SpaCy笔记

原创已于 2022-11-02 13:47:49 修改 · 1.4k 阅读

6 ·

CC 4.0 BY-SA版权

文章标签：

#python #自然语言处理 #人工智能

于 2022-07-21 11:41:59 首次发布

人工智能神经网络同时被 2 个专栏收录

9 篇文章

订阅专栏

软件工程

4 篇文章

订阅专栏

这个文章是上班摸鱼的时候随便写的笔记，不成体系，仅供参考！

文章目录

SpaCy介绍
- SpaCy工具库中的类别(Class)们
基于规则的匹配
分词(Tokenization)
- 向SpaCy分词工具中添加新词
- 自定义分词工具
意图识别
SpaCy的词向量
- HashEmbedCNN
自定定义SpaCy的Pipeline

SpaCy介绍

SpaCy是著名的NLP开源工具包，自带超过60种语言的预训练语言模型和词向量。SpaCy侧重NLP工业界应用，针对部署和计算速度进行了优化。

https://explosion.ai/demos/displacy 网站提供SpaCy的可视化，也可以用Python画Dependency Tree。

SpaCy文本处理流程示意图:
在这里插入图片描述 SpaCy的结构图:

Python调用SpaCy的常见代码:

import spacy
nlp = spacy.load("en_core_web_md")  # load the pipeline
doc = nlp("I went there")
# print the tokenization result
print ([token.text for token in doc])

上面的doc变量包含句子的标记、分词和实体等。
SpaCy还有配套的标注网站Prodigy

SpaCy工具库中的类别(Class)们

Doc 类别代表文本，它包括该文本的分词、实体等信息。
Token 类别代表字。
Span 类别代表文本中连续的一部分。

基于规则的匹配

一些规则可以帮助匹配字符、提取信息，比如

正则表达式

在SpaCy中的代码实现：

import spacy
from spacy.matcher import Matcher

nlp = spacy.load("en_core_web_md")
doc = nlp("Good morning, I want to reserve a ticket.")
matcher = Matcher(nlp.vocab)
pattern = [{"LOWER": "good"}, {"LOWER": "morning"},
            {"IS_PUNCT": True}]
matcher.add("morningGreeting", [pattern])
matches = matcher(doc)
for match_id, start, end in matches:
     m_span = doc[start:end]  
     print(start, end, m_span.text)
# output: 0 3 Good morning,

SpaCy的PhraseMatcher可以用比较大的字典对文本进行匹配。

import spacy
from spacy.matcher import PhraseMatcher

nlp = spacy.load("en_core_web_md")
matcher = PhraseMatcher(nlp.vocab)
terms = ["Angela Merkel", "Donald Trump", "Alexis Tsipras"]
patterns = [nlp.make_doc(term) for term in terms]
matcher.add("politiciansList", patterns)
doc = nlp("3 EU leaders met in Berlin. German chancellor Angela Merkel first welcomed the US president Donald Trump. The following day Alexis Tsipras joined them in Brandenburg.")
matches = matcher(doc)
for mid, start, end in matches:
    print(start, end, doc[start:end])
# output:
# 9 11 Angela Merkel
# 16 18 Donald Trump
# 22 24 Alexis Tsipras

实际例子：从文本中提取账户

doc = nlp("My IBAN number is BE71 0961 2345 6769, please send the money there.")

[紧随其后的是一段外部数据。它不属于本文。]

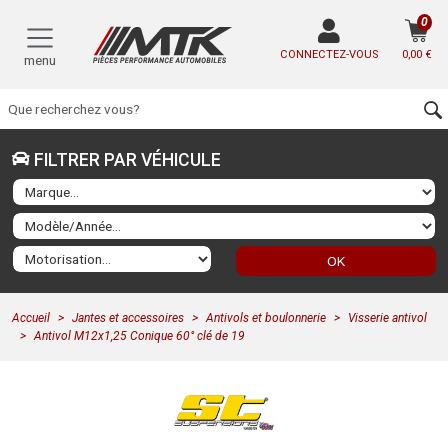
0
CONNECTEZ-VOUS
0,00 €
menu
FILTRER PAR VÉHICULE
OK
Accueil
Jantes et accessoires
Antivols et boulonnerie
Visserie antivol
Antivol M12x1,25 Conique 60° clé de 19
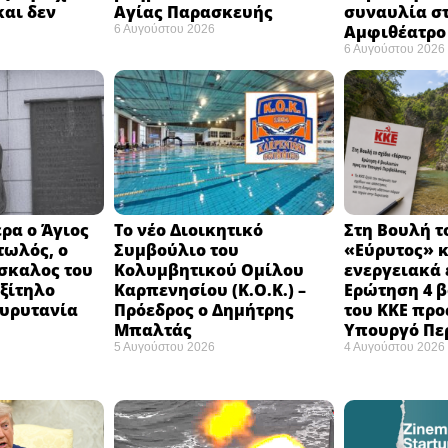
και δεν
Αγίας Παρασκευής
συναυλία σ
Αμφιθέατρο 
6 Αυγούστου 2026
6 Αυγούστου 2026
ρα ο Άγιος
Το νέο Διοικητικό
Στη Βουλή τ
τωλός, ο
Συμβούλιο του
«Εύρυτος» κ
σκαλος του
Κολυμβητικού Ομίλου
ενεργειακά 
εξίτηλο
Καρπενησίου (Κ.Ο.Κ.) –
Ερώτηση 4 
Ευρυτανία
Πρόεδρος ο Δημήτρης
του ΚΚΕ προ
Μπαλτάς
Υπουργό Πε
5 Αυγούστου 2026
4 Αυγούστου 2026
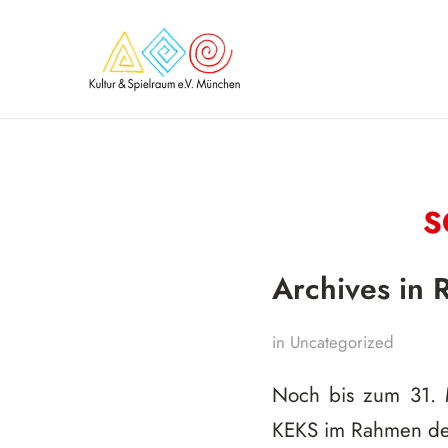
S
Archives in
in
Uncategorized
Noch bis zum 31. M
KEKS im Rahmen der 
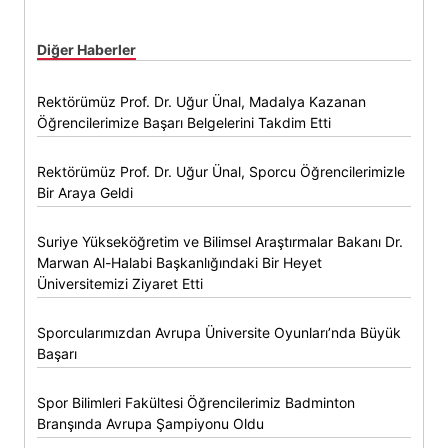
Diğer Haberler
Rektörümüz Prof. Dr. Uğur Ünal, Madalya Kazanan
Öğrencilerimize Başarı Belgelerini Takdim Etti
Rektörümüz Prof. Dr. Uğur Ünal, Sporcu Öğrencilerimizle
Bir Araya Geldi
Suriye Yükseköğretim ve Bilimsel Araştırmalar Bakanı Dr.
Marwan Al-Halabi Başkanlığındaki Bir Heyet
Üniversitemizi Ziyaret Etti
Sporcularımızdan Avrupa Üniversite Oyunları’nda Büyük
Başarı
Spor Bilimleri Fakültesi Öğrencilerimiz Badminton
Branşında Avrupa Şampiyonu Oldu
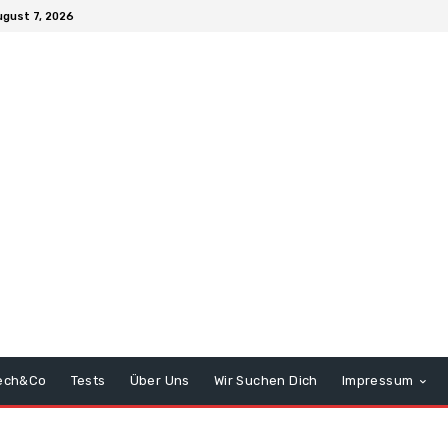
ugust 7, 2026
ech&Co
Tests
Über Uns
Wir Suchen Dich
Impressum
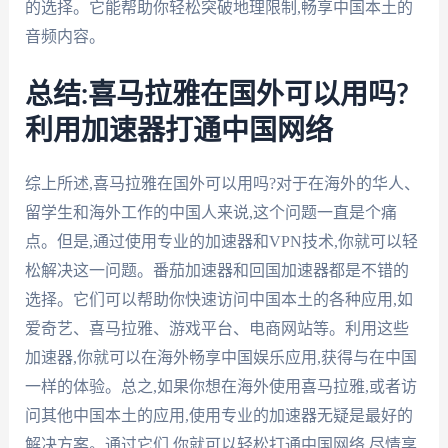
的选择。它能帮助你轻松突破地理限制,畅享中国本土的
音频内容。
总结:喜马拉雅在国外可以用吗?
利用加速器打通中国网络
综上所述,喜马拉雅在国外可以用吗?对于在海外的华人、
留学生和海外工作的中国人来说,这个问题一直是个痛
点。但是,通过使用专业的加速器和VPN技术,你就可以轻
松解决这一问题。番茄加速器和回国加速器都是不错的
选择。它们可以帮助你快速访问中国本土的各种应用,如
爱奇艺、喜马拉雅、游戏平台、电商网站等。利用这些
加速器,你就可以在海外畅享中国娱乐应用,获得与在中国
一样的体验。总之,如果你想在海外使用喜马拉雅,或者访
问其他中国本土的应用,使用专业的加速器无疑是最好的
解决方案。通过它们,你就可以轻松打通中国网络,尽情享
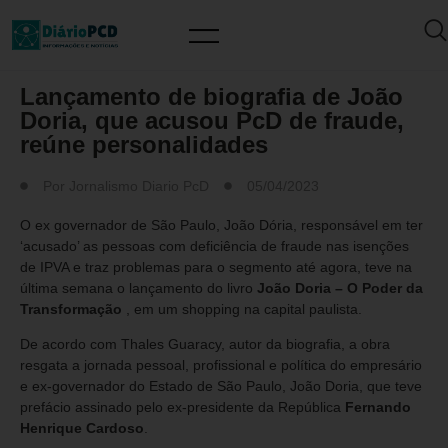
MUNDO PCD
Lançamento de biografia de João
Doria, que acusou PcD de fraude,
reúne personalidades
Por
Jornalismo Diario PcD
05/04/2023
O ex governador de São Paulo, João Dória, responsável em ter
‘acusado’ as pessoas com deficiência de fraude nas isenções
de IPVA e traz problemas para o segmento até agora, teve na
última semana o lançamento do livro
João Doria – O Poder da
Transformação
, em um shopping na capital paulista.
De acordo com Thales Guaracy, autor da biografia, a obra
resgata a jornada pessoal, profissional e política do empresário
e ex-governador do Estado de São Paulo, João Doria, que teve
prefácio assinado pelo ex-presidente da República
Fernando
Henrique Cardoso
.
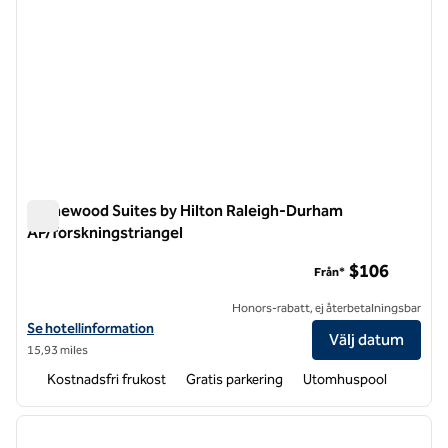
Homewood Suites by Hilton Raleigh-Durham
AP/forskningstriangel
Homewood Suites by Hilton Raleigh-Durham AP/forskningstr
$106
Från*
Honors-rabatt, ej återbetalningsbar
Visa hotelluppgifter för Homewood Suites by Hilton Raleigh-Durham
Se hotellinformation
Välj datum
15,93 miles
Kostnadsfri frukost
Gratis parkering
Utomhuspool
1
/
12
föregående bild
nästa b
1 av 12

doc1 = nlp("My IBAN number is FR76 3000 6000 0112 3456 7890 189, please send the money there.")
pattern = [{"SHAPE": "XXdd"},
           {"TEXT": {"REGEX": "\d{1,4}"}, "OP":"+"}]
matcher = Matcher(nlp.vocab)
matcher.add("ibanNum",  [pattern])
for mid, start, end in matcher(doc):
    print(start, end, doc[start:end])
for mid, start, end in matcher(doc1):
    print(start, end, doc1[start:end])

电话号码同理，都是基于正则表达式提取信息。

基于规则的NER

SpaCy支持在NER的pipeline中融合预定义的词典和基于统计特征的模型。NER的规则分为：

Phrase patterns
Token patterns
这些规则都可以写成JSONL的形式储存起来。

官方文档认为在NER部分前加入EntityRuler可以更好地提高准确率。
当短语量超过一万个时，可以参考这部分文档

官方文档还给了几个例子：

如果需要提取人名的职称（xxx同志、xxx主席），比起重复训练整个模型，我们可以用@Language.component("expand_person_entites")对预训练模型提取出的span做一些调整。https://spacy.io/usage/rule-based-matching#models-rules-ner

基于规则的Span提取

Span的定义
SpanRuler可以提高SpanCatgorizer和EntityRecognizer的准确率。

分词(Tokenization)

分词是第一步，也是重要的一步，因为后续的所有操作（实体命名等）都是基于分词的结果。
分词是把一个句子分成最小的语法单元。
SpaCy的分词不基于统计模型而是基于特定语言的语法规则。
在这里插入图片描述

向SpaCy分词工具中添加新词

可以向SpaCy分词规则中添加专业词汇

doc = nlp("lemme that")
print([w.text for w in doc])  # ['lemme', 'that']

# now add special cases 
special_case = [{ORTH: "lem"}, {ORTH: "me"}]
nlp.tokenizer.add_special_case("lemme", special_case)
print([w.text for w in nlp("lemme that")])  # ['lem', 'me', 'that']

自定义分词工具

def custom_tokenizer(text):
    tokens = []
    # your existing code to fill the list with tokens
    ......
    # with this:
    return Doc(nlp.vocab, tokens)
    
nlp.tokenizer = custom_tokenizer  # 替换分词工具

上述的tokenizer是接收纯文本输出Doc对象的函数。

意图识别

动词是句子中重要的部分，及物动词会有影响的对象。对象又分为直接对象和简介对象，如下例：

He loved his cat.  He loved who?  - his cat  （直接对象）
He gave me his book.  He gave his book to whom?  - me （间接对象）

这样的动词-对象组合可以帮助我们识别“意图”。Intent Recognition经常被用在对话机器人中。
SpaCy在进行依存语法解析后，我们可以识别出其中的动宾关系。【图】比如dobj就是直接宾语。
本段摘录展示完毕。